Stefano Stefani told a meeting of his Northern League Party at Badia Calavena in northern Italy that he had called Berlusconi to announce his resignation from the post of minister.
"He who raised a weak, humble and small voice to say that it is time to stop slapping the Italian people hard on the face, has been struck down," Stefani said, referring to himself.
"But you know that no one from the Northern League is tied to his seat. I really don't care (about stepping down)," the 64-year-old told party members.
Stefani whipped up a hail of protest when he called Germans "uniform, supernationalistic blonds who loudly invade Italy's beaches" each summer.
He also said Germany itself was "drunk with inflated self-importance" in a letter which appeared last week in La Padania, the mouthpiece of the Northern League.

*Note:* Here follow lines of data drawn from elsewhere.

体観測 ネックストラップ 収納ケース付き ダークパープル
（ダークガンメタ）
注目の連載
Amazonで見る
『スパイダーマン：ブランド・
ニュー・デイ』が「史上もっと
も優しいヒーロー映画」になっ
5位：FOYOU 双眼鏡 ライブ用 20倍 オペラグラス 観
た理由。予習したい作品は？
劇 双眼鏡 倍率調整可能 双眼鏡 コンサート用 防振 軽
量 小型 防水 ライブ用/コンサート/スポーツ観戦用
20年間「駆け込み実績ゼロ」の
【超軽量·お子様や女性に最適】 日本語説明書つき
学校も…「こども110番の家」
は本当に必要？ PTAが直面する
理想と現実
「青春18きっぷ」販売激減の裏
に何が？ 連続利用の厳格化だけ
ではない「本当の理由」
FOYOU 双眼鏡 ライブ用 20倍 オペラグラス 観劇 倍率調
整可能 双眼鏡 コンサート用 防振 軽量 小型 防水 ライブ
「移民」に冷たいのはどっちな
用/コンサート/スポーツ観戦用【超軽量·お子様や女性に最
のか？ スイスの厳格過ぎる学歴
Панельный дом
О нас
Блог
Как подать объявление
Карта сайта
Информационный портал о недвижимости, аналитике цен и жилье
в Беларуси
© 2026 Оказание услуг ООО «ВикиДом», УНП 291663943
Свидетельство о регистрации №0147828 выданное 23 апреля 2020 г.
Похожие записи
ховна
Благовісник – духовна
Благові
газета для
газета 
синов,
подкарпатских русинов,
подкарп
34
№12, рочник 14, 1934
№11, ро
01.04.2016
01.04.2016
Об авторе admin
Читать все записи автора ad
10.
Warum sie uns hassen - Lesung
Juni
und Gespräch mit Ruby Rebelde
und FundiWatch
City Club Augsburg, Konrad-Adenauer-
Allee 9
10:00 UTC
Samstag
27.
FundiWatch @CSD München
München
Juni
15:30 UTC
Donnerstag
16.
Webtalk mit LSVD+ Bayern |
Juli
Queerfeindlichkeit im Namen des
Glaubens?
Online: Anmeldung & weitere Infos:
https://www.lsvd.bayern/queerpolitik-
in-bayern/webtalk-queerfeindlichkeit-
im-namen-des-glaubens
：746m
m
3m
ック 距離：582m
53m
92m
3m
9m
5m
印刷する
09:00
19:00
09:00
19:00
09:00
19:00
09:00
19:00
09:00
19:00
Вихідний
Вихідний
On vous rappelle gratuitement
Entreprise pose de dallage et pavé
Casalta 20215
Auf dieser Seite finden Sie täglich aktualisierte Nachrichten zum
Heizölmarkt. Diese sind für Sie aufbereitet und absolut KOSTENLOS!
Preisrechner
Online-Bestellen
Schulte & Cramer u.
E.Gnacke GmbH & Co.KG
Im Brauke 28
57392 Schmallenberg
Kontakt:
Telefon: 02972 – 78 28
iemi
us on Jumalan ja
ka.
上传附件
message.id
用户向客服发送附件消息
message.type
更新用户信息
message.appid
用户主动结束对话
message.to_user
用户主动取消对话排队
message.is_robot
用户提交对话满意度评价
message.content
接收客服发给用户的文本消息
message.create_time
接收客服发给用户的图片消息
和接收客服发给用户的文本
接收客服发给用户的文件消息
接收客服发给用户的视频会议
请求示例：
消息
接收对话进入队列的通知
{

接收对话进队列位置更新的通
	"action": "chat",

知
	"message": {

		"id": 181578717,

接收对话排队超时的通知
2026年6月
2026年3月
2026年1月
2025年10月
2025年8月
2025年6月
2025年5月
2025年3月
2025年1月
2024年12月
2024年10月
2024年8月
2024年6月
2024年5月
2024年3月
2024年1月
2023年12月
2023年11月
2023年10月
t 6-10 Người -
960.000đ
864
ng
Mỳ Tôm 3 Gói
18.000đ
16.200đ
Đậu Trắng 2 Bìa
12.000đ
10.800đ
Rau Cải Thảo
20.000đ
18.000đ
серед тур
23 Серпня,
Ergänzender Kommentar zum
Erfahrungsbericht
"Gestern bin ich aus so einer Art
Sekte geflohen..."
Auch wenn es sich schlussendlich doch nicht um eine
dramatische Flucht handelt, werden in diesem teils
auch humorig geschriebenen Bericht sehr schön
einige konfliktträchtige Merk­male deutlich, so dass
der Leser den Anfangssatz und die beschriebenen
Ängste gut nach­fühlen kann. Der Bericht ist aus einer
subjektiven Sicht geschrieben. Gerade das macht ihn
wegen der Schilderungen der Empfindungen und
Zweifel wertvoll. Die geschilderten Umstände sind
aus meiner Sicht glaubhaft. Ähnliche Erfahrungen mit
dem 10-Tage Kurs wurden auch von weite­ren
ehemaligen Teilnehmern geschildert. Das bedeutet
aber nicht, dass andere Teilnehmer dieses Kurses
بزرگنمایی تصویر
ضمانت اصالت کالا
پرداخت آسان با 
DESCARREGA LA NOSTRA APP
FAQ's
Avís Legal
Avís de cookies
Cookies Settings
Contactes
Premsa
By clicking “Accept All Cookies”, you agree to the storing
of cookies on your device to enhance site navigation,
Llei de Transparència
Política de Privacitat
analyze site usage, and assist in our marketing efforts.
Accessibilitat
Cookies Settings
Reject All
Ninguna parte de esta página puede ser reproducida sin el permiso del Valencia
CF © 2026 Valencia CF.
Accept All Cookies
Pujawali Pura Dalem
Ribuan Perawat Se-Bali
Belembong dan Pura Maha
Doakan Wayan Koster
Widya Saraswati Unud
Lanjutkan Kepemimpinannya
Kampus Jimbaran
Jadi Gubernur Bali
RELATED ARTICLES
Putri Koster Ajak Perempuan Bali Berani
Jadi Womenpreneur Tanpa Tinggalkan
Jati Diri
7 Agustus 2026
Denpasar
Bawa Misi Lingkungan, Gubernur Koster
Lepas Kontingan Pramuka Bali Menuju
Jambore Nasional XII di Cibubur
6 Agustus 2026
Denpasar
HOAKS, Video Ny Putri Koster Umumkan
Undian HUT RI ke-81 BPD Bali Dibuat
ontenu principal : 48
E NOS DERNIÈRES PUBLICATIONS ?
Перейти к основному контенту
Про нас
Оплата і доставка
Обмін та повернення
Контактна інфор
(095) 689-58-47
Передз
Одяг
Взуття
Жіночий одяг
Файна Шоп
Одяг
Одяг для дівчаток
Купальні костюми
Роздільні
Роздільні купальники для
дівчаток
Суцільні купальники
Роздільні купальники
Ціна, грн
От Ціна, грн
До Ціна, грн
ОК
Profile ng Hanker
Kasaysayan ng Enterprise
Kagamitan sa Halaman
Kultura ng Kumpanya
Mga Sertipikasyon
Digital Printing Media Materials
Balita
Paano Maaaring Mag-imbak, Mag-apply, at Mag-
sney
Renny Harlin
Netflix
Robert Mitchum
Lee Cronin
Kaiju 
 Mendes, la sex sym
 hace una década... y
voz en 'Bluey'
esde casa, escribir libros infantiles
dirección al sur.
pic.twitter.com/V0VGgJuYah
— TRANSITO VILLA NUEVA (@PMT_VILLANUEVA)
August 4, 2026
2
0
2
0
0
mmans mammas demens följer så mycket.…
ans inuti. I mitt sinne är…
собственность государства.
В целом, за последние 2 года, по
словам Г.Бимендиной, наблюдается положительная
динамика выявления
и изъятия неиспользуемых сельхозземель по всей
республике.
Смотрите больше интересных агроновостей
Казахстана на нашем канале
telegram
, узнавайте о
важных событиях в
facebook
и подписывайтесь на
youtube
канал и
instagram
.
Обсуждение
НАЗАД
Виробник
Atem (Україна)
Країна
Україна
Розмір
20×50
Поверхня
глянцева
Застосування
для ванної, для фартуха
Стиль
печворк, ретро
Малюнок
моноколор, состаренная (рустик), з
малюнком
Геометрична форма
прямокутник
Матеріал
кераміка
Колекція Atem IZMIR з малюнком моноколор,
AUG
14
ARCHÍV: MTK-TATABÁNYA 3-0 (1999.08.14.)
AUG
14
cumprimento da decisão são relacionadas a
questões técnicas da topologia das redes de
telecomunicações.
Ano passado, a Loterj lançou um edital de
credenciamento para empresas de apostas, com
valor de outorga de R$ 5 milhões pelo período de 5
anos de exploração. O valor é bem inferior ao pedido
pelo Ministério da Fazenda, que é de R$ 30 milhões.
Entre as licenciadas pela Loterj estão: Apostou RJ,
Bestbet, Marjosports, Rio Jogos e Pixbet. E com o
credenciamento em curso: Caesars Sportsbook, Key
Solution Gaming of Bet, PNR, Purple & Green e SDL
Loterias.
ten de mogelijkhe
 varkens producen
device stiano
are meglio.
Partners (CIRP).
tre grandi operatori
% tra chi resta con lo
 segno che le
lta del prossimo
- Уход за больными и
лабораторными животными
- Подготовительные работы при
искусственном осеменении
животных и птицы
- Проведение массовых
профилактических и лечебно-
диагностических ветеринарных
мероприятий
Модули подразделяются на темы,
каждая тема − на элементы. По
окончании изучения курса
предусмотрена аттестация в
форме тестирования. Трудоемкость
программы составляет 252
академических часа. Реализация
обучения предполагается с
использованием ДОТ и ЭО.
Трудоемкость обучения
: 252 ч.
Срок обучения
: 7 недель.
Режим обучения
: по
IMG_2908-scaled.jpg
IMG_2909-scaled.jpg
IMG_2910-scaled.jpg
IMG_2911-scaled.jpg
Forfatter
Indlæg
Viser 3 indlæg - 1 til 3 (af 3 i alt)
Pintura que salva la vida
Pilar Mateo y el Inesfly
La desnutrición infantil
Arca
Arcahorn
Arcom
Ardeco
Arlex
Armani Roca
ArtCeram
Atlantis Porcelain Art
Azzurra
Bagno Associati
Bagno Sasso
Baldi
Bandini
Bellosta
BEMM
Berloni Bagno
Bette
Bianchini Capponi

German Chancellor Gerhard Schroeder was so angered by the comments that he cancelled his summer vacation to Italy's Adriatic coast, planned for later this month.
The resignation of the junior minister came only a few hours after Deputy Prime Minister, Gianfranco Fini, told European journalists that Berlusconi would bow to Berlin's wishes and ask Stefani to step down.
Berlusconi was at first unwilling to remove Stefani from his post as the Northern League is a lynchpin party in Berlusconi's centre-right coalition, Forza Italia.
But calls for his resignation, both from within Italy and Germany, would not die down. Berlin refused to comment on Stefani's resignation. "It is not for us to comment on a sovereign decision," government spokesman Bela Anda said, adding that Schroeder would return to Italy next year.
Relations between Berlin and Rome have come under serious strain since Italy took over the European Union presidency on 1 July.
Heckled by a German deputy while making a speech at the European parliament, Berlusconi had said last week the EU lawmaker would be an ideal choice for the role of a Nazi concentration camp guard in an upcoming Italian film.